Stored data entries

-----

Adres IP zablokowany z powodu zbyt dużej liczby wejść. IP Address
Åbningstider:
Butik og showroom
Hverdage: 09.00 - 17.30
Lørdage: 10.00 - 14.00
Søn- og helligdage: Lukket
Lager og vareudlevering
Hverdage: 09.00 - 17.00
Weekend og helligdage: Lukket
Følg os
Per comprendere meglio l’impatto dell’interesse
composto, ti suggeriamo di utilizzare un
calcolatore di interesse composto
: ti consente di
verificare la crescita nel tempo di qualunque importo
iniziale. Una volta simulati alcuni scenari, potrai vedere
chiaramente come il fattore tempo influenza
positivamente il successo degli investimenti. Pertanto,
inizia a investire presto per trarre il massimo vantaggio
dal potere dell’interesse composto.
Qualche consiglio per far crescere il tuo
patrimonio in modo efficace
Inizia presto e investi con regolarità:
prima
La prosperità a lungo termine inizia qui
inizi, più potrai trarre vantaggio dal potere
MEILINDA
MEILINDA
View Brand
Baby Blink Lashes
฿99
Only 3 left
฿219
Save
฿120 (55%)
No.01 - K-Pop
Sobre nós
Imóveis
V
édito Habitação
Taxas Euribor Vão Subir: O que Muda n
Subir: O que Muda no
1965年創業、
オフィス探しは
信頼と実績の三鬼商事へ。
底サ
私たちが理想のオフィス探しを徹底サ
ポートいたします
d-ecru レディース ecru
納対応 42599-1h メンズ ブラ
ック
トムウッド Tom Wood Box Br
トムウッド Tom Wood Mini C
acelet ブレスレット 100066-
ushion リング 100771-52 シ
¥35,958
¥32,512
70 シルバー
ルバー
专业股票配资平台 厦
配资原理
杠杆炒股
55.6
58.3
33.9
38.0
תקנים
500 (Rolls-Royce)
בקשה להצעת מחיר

-----

:: YOUR GOAL ::
Please give the entries above again in full, exactly as written.

:: EXERCISE ANSWER ::
Adres IP zablokowany z powodu zbyt dużej liczby wejść. IP Address
Åbningstider:
Butik og showroom
Hverdage: 09.00 - 17.30
Lørdage: 10.00 - 14.00
Søn- og helligdage: Lukket
Lager og vareudlevering
Hverdage: 09.00 - 17.00
Weekend og helligdage: Lukket
Følg os
Per comprendere meglio l’impatto dell’interesse
composto, ti suggeriamo di utilizzare un
calcolatore di interesse composto
: ti consente di
verificare la crescita nel tempo di qualunque importo
iniziale. Una volta simulati alcuni scenari, potrai vedere
chiaramente come il fattore tempo influenza
positivamente il successo degli investimenti. Pertanto,
inizia a investire presto per trarre il massimo vantaggio
dal potere dell’interesse composto.
Qualche consiglio per far crescere il tuo
patrimonio in modo efficace
Inizia presto e investi con regolarità:
prima
La prosperità a lungo termine inizia qui
inizi, più potrai trarre vantaggio dal potere
MEILINDA
MEILINDA
View Brand
Baby Blink Lashes
฿99
Only 3 left
฿219
Save
฿120 (55%)
No.01 - K-Pop
Sobre nós
Imóveis
V
édito Habitação
Taxas Euribor Vão Subir: O que Muda n
Subir: O que Muda no
1965年創業、
オフィス探しは
信頼と実績の三鬼商事へ。
底サ
私たちが理想のオフィス探しを徹底サ
ポートいたします
d-ecru レディース ecru
納対応 42599-1h メンズ ブラ
ック
トムウッド Tom Wood Box Br
トムウッド Tom Wood Mini C
acelet ブレスレット 100066-
ushion リング 100771-52 シ
¥35,958
¥32,512
70 シルバー
ルバー
专业股票配资平台 厦
配资原理
杠杆炒股
55.6
58.3
33.9
38.0
תקנים
500 (Rolls-Royce)
בקשה להצעת מחיר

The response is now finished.